*I am not a tax professional. This is meant to be an educational tool and NOT a recommendation. Each personal situation is different and there’s a lot of grey area in self-employed deductions. If you have questions (even just little ones) … talk to a tax expert.*
One of the coolest things about life as an artist is that you’re forced to always be learning.
Something you won’t hear very often…
“Today I learned all the Art… I guess that’s done with…”
Actors, dancers, musicians… are constantly studying not matter what level they’re at. Working with teachers, private coachings, doing classes and looking for anything to help them grow as an artist.
What a beautiful thing.
But how do we translate that really nice thought into black and white numbers at tax time?
How to find your ‘professional development deduction’ when everything you do seems like professional development….

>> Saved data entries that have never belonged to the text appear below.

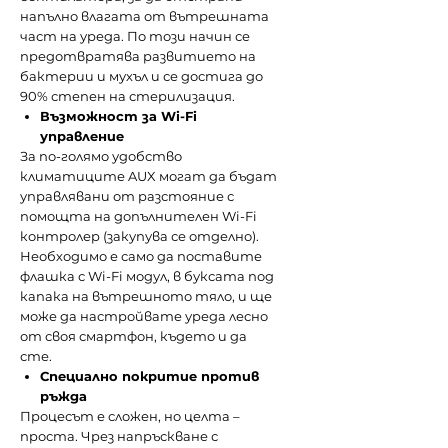
напълно влагата от вътрешната
част на уреда. По този начин се
предотвратява развитието на
бактерии и мухъл и се достига до
90% степен на стерилизация.
Възможност за Wi-Fi
управление
За по-голямо удобство
климатиците AUX могат да бъдат
управлявани от разстояние с
помощта на допълнителен Wi-Fi
контролер (закупува се отделно).
Необходимо е само да поставите
флашка с Wi-Fi модул, в буксата под
капака на вътрешното тяло, и ще
може да настройвате уреда лесно
от своя смартфон, където и да
сте.
Специално покритие против
ръжда
Процесът е сложен, но целта –
проста. Чрез напръскване с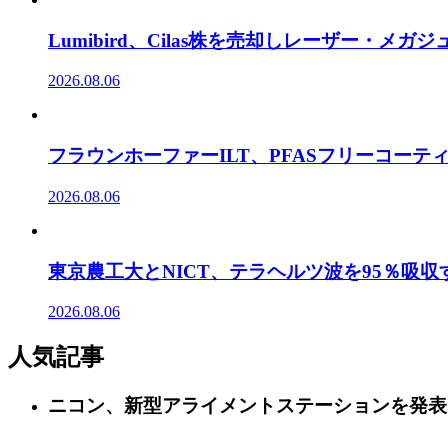
Lumibird、Cilas株を売却しレーザー・メ
2026.08.06
フラウンホーファーILT、PFASフリーコー
2026.08.06
東京農工大とNICT、テラヘルツ波を95％吸
2026.08.06
人気記事
ニコン、新型アライメントステーションを発表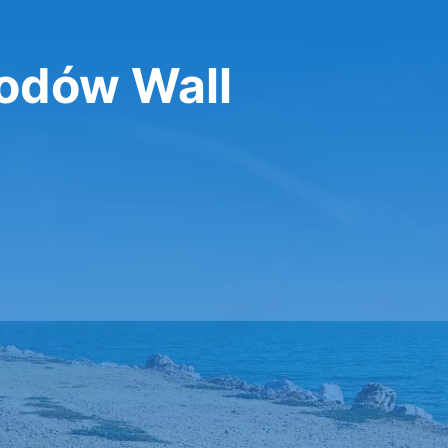
odów Wall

In my life there are some clear and indisputable development costs.
- Voice lessons
- Music coachings
- Acting classes
I’m clearly spending money on structured activities in order to get better at what I do (and hopefully get some work).
In my mind I could give a good argument to any auditor on the value of those business expenses.
But what about these:
- Movies tickets
- Concert tickets
- A month long trip to France to look through sculpture museums
Those are some murky waters.
I bet there are some people who look at those last 3 things and don’t see anything wrong with that list, and some who can’t believe that people might claim those as legit business expenses.
So who’s right?
The reason the rules aren’t black and white…
It’s not simple.
Every business is different, and so it’s not about trying to find a hard and fast rule and applying it.

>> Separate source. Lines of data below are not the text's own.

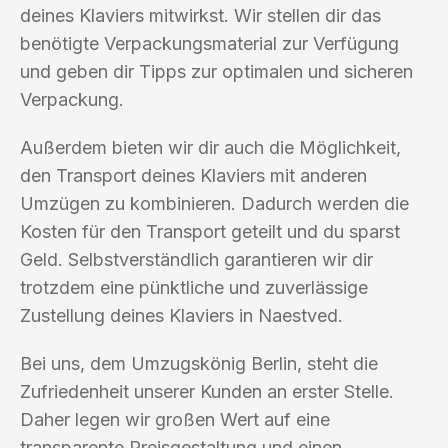
deines Klaviers mitwirkst. Wir stellen dir das
benötigte Verpackungsmaterial zur Verfügung
und geben dir Tipps zur optimalen und sicheren
Verpackung.
Außerdem bieten wir dir auch die Möglichkeit,
den Transport deines Klaviers mit anderen
Umzügen zu kombinieren. Dadurch werden die
Kosten für den Transport geteilt und du sparst
Geld. Selbstverständlich garantieren wir dir
trotzdem eine pünktliche und zuverlässige
Zustellung deines Klaviers in Naestved.
Bei uns, dem Umzugskönig Berlin, steht die
Zufriedenheit unserer Kunden an erster Stelle.
Daher legen wir großen Wert auf eine
transparente Preisgestaltung und einen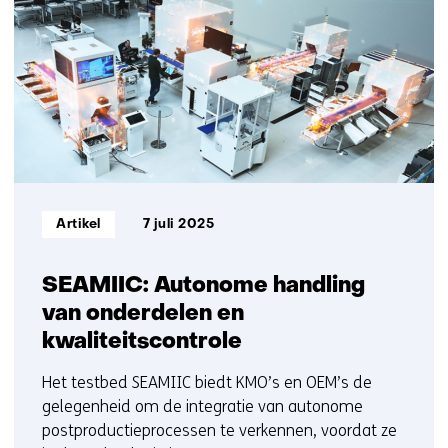
getoond
ons
16
op)
t/m
20
Informatietype:
Artikel
7 juli 2025
SEAMIIC: Autonome handling
van onderdelen en
kwaliteitscontrole
Het testbed SEAMIIC biedt KMO’s en OEM’s de
gelegenheid om de integratie van autonome
postproductieprocessen te verkennen, voordat ze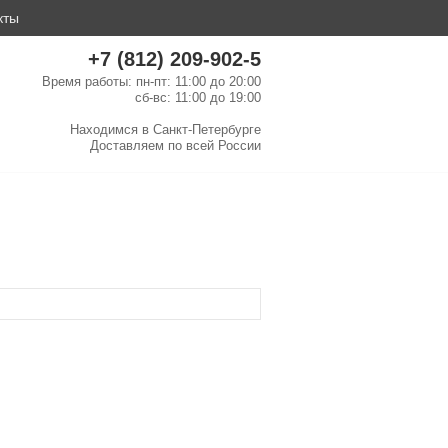
кты
+7 (812) 209-902-5
Время работы: пн-пт: 11:00 до 20:00
сб-вс: 11:00 до 19:00
Находимся в
Санкт-Петербурге
Доставляем по
всей России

You need to look to your specific industry. Your own specific business. And ask a few questions:
- is this expense going to help me make money?

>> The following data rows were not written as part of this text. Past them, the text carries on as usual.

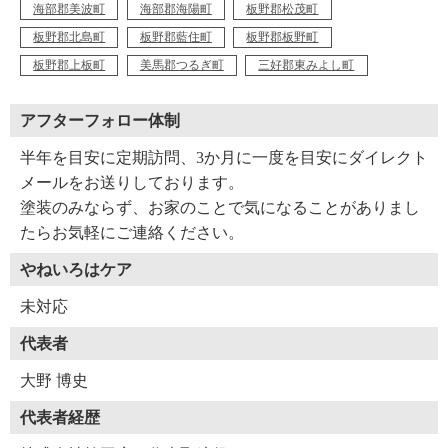
海部郡美波町
海部郡海陽町
板野郡松茂町
板野郡北島町
板野郡藍住町
板野郡板野町
板野郡上板町
美馬郡つるぎ町
三好郡東みよし町
アフターフォロー体制
半年を目安に定期訪問、3か月に一度を目安にダイレクト
メールをお送りしております。
塗装のみならず、お家のことで気になることがありまし
たらお気軽にご連絡ください。
やねいろはケア
未対応
代表者
大野 博史
代表者経歴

- is this expense necessary for my business?
- can I justify it to someone who’s not in my industry in just a few sentences?
If you answered ‘no’ to any of these maybe it’s not worth the risk. Or maybe you should just check it with your accountant and see what they think.
Here’s how I’ve been thinking of it…
This is NOT something that’s backed up by the tax code, but it’s where I’ve landed after thinking a lot about the word ‘reasonable’ (a word they use like 50 times a page on the CRA website).
There are so many things I do to ‘develop’ as an artist. I watch movies, I read plays (or at least I started one last week), I see shows.
But a lot of that I would do even if I wasn’t a working artist.
I love movies, and Netflix, and live theatre.
So if I’m working on a specific role which is inspired by a movie. I might use that as a business expense.
If I go to the opera to help research a role I’ve been working on. I might claim that.
But no matter how much I learn about acting from Kevin Spacey by watching House of Cards… I don’t consider Netflix a business expense.
I know other artists feel differently… but that’s where I’ve landed.